Identification of novel inhibitory compounds of the surface glycoproteins of Influenza viruses using fragment screening

使用片段筛选鉴定流感病毒表面糖蛋白的新型抑制化合物

• 批准号: G0700805/1
• 负责人: Rupert Russell
• 金额: $ 42.65万
• 依托单位: University of St Andrews
• 依托单位国家: 英国
• 项目类别: Research Grant
• 财政年份: 2008
• 资助国家: 英国
• 起止时间: 2008 至 无数据
• 项目状态: 已结题
• 来源: https://gtr.ukri.org/projects?ref=G0700805%2F1
• 关键词: Identification; novel; inhibitory; compounds; surface

Influenza virus epidemics are responsible for hundreds of thousands of deaths worldwide per year. Occasionally, a new virus starts to circulate which causes a pandemic resulting in ten of millions of deaths. There were three pandemics in the last century, each caused by a different type of Influenza virus; H1N1 in 1918, H2N2 in 1957 and H3N2 in 1968. Influenza viruses have two proteins on their surface, Haemagglutinin (H) and Neuraminidase (N), and there are 16 subtypes of H (H1-H16) and 9 subtypes of N (N1-N9). All combinations are found naturally in the bird population. Since 2003, a highly pathogenic avian H5N1 virus has caused in excess of 140 human deaths and threatens to cause the next pandemic. At present, there are two clinically licensed anti-Influenza drugs (Tamiflu and Relenza) and both of these were designed through knowledge of the three-dimensional structure of the N protein. Although effective upon prompt administration, mutant viruses have arisen that are resistant to these drugs. Therefore, there is an urgent need to develop novel drugs against Influenza viruses. We have recently elucidated the three-dimensional structure of N1 from a H5N1 virus that infected a person in Vietnam. Surprisingly, the structure revealed a novel pocket in the N1 protein next to the binding site of Tamiflu and Relenza. We propose to use the knowledge of this structure to design novel anti-Influenza drugs.

流感病毒流行每年在全世界造成数十万人死亡。
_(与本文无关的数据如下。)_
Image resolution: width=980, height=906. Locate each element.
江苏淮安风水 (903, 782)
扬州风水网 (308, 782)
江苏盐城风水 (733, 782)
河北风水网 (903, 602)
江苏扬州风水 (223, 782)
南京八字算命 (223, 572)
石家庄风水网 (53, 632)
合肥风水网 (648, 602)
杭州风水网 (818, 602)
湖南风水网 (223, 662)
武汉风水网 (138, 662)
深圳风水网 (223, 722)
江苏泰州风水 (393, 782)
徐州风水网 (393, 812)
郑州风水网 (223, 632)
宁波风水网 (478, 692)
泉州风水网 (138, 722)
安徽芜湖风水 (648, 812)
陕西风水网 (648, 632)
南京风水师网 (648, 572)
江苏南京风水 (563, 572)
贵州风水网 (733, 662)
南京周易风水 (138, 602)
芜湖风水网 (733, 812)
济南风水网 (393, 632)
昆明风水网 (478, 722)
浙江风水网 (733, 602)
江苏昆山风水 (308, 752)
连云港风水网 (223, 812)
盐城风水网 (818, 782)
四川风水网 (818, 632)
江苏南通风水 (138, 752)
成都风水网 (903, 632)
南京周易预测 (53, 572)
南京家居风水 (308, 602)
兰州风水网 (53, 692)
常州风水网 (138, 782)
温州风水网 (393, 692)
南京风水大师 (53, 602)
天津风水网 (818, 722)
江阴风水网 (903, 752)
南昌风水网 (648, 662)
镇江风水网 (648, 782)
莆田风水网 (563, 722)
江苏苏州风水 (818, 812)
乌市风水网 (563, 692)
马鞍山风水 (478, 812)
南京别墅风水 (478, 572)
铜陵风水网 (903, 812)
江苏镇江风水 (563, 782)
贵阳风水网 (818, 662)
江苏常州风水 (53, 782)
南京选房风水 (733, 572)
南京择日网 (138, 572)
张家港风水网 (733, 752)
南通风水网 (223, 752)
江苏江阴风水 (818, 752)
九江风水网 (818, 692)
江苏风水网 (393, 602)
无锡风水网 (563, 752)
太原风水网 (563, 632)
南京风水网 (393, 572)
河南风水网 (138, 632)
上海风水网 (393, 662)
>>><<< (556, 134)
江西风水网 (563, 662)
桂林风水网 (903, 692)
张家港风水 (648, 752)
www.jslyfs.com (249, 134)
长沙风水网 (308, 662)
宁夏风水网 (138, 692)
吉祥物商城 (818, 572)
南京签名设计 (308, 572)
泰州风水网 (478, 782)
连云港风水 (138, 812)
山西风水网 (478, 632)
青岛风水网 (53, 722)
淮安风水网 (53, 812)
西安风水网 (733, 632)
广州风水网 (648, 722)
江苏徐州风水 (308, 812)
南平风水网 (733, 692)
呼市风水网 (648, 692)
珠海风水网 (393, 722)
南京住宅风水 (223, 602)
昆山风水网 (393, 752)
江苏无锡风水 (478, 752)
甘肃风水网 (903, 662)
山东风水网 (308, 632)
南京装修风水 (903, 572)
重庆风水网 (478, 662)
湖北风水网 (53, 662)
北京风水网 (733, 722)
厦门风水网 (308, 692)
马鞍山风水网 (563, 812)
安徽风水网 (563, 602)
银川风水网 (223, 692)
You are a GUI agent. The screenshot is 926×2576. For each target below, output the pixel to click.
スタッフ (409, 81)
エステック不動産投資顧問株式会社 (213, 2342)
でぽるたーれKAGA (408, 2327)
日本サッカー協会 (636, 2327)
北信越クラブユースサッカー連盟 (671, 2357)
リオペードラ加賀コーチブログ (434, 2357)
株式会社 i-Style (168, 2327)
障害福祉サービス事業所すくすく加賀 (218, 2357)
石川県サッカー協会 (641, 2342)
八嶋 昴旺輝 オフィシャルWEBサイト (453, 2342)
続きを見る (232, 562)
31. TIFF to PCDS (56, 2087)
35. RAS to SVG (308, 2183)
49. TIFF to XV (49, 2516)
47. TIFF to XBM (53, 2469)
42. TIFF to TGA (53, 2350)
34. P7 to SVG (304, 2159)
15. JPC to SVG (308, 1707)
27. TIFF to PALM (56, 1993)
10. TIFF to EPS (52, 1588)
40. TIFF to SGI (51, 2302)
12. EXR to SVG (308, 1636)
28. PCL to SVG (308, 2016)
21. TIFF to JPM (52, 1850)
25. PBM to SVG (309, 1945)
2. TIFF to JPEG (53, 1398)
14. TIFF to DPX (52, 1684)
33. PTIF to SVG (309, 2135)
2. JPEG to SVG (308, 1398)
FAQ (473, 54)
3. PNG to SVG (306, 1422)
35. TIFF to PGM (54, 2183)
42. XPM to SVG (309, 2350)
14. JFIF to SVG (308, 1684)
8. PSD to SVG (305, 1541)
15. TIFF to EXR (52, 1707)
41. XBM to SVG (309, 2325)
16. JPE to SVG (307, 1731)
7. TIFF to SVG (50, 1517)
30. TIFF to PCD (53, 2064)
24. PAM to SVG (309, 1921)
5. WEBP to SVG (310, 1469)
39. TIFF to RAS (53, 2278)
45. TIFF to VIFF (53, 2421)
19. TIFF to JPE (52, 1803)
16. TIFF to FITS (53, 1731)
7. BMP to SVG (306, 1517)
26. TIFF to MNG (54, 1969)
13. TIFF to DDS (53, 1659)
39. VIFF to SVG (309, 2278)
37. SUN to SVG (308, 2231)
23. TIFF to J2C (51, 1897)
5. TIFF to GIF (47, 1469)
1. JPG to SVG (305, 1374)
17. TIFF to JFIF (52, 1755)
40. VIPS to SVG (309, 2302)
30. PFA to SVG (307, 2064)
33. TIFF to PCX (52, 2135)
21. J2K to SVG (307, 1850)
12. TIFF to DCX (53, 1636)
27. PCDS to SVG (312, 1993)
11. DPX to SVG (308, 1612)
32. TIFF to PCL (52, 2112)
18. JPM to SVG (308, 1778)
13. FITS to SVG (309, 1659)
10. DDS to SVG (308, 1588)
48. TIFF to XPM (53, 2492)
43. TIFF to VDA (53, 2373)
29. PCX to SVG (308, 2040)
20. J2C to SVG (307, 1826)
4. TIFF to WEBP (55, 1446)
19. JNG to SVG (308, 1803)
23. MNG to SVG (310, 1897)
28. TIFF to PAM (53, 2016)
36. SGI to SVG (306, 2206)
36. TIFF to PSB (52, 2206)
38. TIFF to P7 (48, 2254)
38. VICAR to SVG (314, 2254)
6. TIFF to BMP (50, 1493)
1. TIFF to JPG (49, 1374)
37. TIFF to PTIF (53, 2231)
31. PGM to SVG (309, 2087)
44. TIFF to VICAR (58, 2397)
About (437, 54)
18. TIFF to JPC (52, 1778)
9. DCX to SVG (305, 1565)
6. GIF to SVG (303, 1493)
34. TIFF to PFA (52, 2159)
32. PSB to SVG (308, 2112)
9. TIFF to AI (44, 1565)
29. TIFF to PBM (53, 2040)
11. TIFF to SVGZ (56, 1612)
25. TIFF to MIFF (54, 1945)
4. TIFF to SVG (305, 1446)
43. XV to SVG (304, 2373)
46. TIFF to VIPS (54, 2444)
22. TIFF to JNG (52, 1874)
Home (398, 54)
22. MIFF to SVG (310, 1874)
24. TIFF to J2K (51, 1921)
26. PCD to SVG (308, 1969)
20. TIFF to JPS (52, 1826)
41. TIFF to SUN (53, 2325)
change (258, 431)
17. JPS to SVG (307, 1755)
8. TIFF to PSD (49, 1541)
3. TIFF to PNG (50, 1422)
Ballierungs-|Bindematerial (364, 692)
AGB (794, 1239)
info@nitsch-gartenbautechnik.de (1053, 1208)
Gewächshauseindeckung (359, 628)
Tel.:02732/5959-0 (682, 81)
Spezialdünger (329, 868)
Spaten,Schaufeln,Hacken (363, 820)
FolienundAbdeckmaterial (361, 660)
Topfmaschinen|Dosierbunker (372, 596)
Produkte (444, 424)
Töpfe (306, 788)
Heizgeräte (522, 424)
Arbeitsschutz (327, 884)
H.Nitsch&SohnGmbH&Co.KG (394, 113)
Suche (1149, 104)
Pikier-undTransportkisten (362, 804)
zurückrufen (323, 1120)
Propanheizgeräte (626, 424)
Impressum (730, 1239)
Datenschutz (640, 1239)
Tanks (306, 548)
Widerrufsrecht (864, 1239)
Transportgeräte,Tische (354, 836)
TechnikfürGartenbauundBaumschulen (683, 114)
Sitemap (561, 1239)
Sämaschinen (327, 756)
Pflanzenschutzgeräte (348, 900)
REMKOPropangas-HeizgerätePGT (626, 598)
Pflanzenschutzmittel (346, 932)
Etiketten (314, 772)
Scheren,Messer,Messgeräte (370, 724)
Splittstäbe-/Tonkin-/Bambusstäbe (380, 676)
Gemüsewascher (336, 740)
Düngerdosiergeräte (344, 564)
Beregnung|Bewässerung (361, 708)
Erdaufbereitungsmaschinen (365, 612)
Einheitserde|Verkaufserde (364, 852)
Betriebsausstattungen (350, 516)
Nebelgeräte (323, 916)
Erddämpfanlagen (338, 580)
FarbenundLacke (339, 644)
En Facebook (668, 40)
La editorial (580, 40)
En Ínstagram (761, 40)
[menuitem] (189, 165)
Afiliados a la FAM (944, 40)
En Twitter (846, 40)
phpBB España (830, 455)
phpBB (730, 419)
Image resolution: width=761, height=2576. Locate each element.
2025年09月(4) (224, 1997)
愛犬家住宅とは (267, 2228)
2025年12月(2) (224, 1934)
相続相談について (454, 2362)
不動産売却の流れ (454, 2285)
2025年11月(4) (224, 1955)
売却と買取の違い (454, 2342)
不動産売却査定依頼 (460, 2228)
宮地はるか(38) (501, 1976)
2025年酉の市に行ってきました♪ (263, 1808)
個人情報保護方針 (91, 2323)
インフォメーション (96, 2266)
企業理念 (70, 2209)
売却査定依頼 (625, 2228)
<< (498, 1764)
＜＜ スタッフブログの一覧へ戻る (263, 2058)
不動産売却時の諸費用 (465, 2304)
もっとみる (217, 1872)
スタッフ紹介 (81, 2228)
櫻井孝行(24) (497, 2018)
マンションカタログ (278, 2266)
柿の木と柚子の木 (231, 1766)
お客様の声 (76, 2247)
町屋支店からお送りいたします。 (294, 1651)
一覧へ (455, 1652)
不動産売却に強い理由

偶尔，一种新的病毒开始传播，引起大流行，导致数千万人死亡。上个世纪有三次大流行，每次都是由不同类型的流感病毒引起的；1918年是H1N1, 1957年是H2N2, 1968年是H3N2。流感病毒表面有两种蛋白，血凝素(H)和神经氨酸酶(N)， H有16种亚型（H1-H16）， N有9种亚型（N1-N9）。所有的组合在鸟类中都是自然存在的。自2003年以来，一种高致病性H5N1禽流感病毒已造成140多人死亡，并有可能导致下一次大流行。目前，有两种临床许可的抗流感药物（达菲和乐感清），这两种药物都是通过了解N蛋白的三维结构而设计的。虽然及时给药有效，但已经出现了对这些药物具有耐药性的突变病毒。因此，迫切需要开发抗流感病毒的新药。我们最近阐明了在越南感染一人的H5N1病毒的N1的三维结构。令人惊讶的是，该结构揭示了N1蛋白中靠近达菲和乐感清结合位点的一个新口袋。我们建议利用这种结构的知识来设计新的抗流感药物。